Welcome to the South Caucasus Conference on Artificial Intelligence!
We are delighted to announce that the South Caucasus Conference on Artificial Intelligence (SCCAI) will be held in Tbilisi, Georgia from September 16 to September 18 2025. The event is organized by the Muskhelishvili Institute of Computational Mathematics (MICM) of the Georgian Technical University (GTU), the German Research Center for Artificial Intelligence (DFKI) and the National Institute for Research in Digital Science and Technology in France (INRIA).
The conference aims to create an innovative, cross-disciplinary platform where academics, industry experts, and government officials unite to explore new frontiers in theory, methodology, systems, and applications of Artificial Intelligence (AI). This year, the focus is on the latest developments in Computer Vision and Natural Language Processing for Low-Resourced Languages.
SCCAI 2025 seeks to establish a collaborative research platform for the South Caucasus nations – Armenia, Azerbaijan, and Georgia, promoting their integration into the global AI community.
The conference is organized and fully financed by the European Union HORIZON EUROPE Project GAIN https://www.gain-twinning.eu/
No conference fee is needed.
SCCAI2025 invites researchers to submit abstracts for talks as well as full papers to one of two thematic conference tracks and Doctoral Symposium:
NATURAL LANGUAGE PROCESSING FOR LOW-RESOURCED LANGUAGES
September 18
Track chairs: Jan Alexandersson & Philipp Müller – DFKI, Beso Mikaberidze – MICM
The South Caucasus region is home to a variety of small languages with relatively few speakers. This poses a significant challenge to NLP researchers and engineers because large language corpora – that are needed to train high-performing NLP systems – are scarce. In order to tackle this challenge, Track 1 focuses on NLP for low-resourced languages. Topics of interest include, but are not limited to:
- New corpora for low-resourced languages
- Tokenization and POS tagging in low-resourced languages
- LLMs for low-resourced languages
- Machine translation and cross-lingual transfer learning for low-resourced languages
- Speech recognition and synthesis for low-resourced languages
- Data augmentation and synthetic data generation for low-resourced languages.
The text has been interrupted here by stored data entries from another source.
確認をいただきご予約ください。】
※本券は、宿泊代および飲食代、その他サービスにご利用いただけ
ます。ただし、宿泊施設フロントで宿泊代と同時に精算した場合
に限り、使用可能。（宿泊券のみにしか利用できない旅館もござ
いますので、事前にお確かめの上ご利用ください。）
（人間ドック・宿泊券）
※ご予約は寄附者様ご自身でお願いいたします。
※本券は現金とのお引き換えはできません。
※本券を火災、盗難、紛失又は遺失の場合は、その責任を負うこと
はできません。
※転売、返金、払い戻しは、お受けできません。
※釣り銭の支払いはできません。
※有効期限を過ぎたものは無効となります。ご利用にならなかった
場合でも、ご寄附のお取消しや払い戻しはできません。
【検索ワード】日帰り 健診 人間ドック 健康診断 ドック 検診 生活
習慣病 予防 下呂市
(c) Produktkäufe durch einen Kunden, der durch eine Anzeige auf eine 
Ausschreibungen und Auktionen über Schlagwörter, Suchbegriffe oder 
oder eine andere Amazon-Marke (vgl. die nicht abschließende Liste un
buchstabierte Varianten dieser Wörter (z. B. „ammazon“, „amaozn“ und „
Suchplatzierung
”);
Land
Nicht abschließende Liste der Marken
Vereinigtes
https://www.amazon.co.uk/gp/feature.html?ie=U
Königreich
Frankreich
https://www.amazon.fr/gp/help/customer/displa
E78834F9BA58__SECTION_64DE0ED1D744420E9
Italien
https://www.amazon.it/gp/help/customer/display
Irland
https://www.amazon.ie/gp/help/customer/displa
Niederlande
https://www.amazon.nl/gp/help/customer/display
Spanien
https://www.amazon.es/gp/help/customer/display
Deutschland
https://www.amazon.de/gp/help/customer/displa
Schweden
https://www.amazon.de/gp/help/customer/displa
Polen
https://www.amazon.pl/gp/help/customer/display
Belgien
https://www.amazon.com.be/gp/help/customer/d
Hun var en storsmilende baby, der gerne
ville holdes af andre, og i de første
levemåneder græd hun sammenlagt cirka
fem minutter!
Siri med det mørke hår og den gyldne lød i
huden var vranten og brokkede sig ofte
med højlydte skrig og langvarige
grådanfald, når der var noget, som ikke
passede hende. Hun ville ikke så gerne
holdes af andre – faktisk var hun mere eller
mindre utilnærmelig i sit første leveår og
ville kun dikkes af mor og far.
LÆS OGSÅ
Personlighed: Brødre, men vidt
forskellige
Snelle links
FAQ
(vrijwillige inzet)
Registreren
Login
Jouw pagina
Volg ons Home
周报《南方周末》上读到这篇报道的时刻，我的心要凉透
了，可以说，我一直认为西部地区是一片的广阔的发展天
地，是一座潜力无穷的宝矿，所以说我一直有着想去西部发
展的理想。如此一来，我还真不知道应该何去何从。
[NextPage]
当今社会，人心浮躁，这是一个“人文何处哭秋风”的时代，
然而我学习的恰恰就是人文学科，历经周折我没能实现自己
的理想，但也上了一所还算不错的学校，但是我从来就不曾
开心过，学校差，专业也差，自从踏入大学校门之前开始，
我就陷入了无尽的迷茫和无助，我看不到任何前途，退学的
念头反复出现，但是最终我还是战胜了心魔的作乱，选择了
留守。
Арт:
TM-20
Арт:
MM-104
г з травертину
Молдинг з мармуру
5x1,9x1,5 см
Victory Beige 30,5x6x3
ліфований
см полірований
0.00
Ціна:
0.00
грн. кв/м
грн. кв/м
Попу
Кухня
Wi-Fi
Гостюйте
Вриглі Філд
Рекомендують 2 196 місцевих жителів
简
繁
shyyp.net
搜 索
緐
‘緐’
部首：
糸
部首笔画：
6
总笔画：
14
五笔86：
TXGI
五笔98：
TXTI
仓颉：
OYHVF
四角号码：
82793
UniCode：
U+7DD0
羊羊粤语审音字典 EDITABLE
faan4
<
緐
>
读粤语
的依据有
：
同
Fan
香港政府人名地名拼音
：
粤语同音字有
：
COMPUTER VISION FOR PERCEPTION, INTERACTION & INTELLIGENT SYSTEMS
September 18
Track chairs: François Brémond & Michal Balazia – INRIA, Teimuraz Saghinadze – MICM
Vision is the primary sense used by human individuals to interact with their environment. Consequently, the field of computer vision offers a variety of promising applications: From autonomous cars to new ways of person identification and intelligent support systems for healthcare professionals. Thus, Track 2 focuses on various fields of computer vision that include, but are not limited to:
- Analysis of human interaction and emotion (e.g., backchannel detection, arousal classification, gaze estimation, intent prediction)
- Person identification (e.g., face recognition, gait recognition, gesture-based identification)
- Computer vision in highly dynamic environments (e.g., autonomous driving, human-machine collaboration in manufacturing and logistics, etc.)
- Computer vision for healthcare and assistive technologies (e.g., patient monitoring, activity recognition for rehabilitation, sign language recognition
- Multimodal augmentation of computer-vision approaches (e.g., audio, physiological data, etc.)
- Explainable and ethical AI in computer vision (e.g., bias mitigation, interpretability of deep vision models, fairness in person identification).
Doctoral Symposium
September 16
Track chairs: Tanay Agrawal – INRIA & Ioseb Kachiashvili – MICM
The Doctoral Symposium will give PhD students working in any AI-related area an opportunity to share their ongoing research work and ideas with renowned and experienced researchers in the field and get suggestions and feedback from them.
The students are encouraged to present their research at any step of the scientific process (e.g., conceptualization phase, programming phase, training phase, evaluation phase, etc.)
PhD students should send a short paper (up to 5 pages including 1 page for references) summarizing their current research. A program committee will review the submissions. The accepted papers will be presented by the students to a panel of senior experts (chosen by the Doctoral Symposium track chairs) who will provide constructive feedback and suggestions.